__Required work__. To complete the exercise, repeat every record exactly as it stands.

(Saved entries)
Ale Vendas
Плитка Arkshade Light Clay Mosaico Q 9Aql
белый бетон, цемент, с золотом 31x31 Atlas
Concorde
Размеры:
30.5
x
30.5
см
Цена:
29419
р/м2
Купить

__Solution to this exercise__.
Ale Vendas
Плитка Arkshade Light Clay Mosaico Q 9Aql
белый бетон, цемент, с золотом 31x31 Atlas
Concorde
Размеры:
30.5
x
30.5
см
Цена:
29419
р/м2
Купить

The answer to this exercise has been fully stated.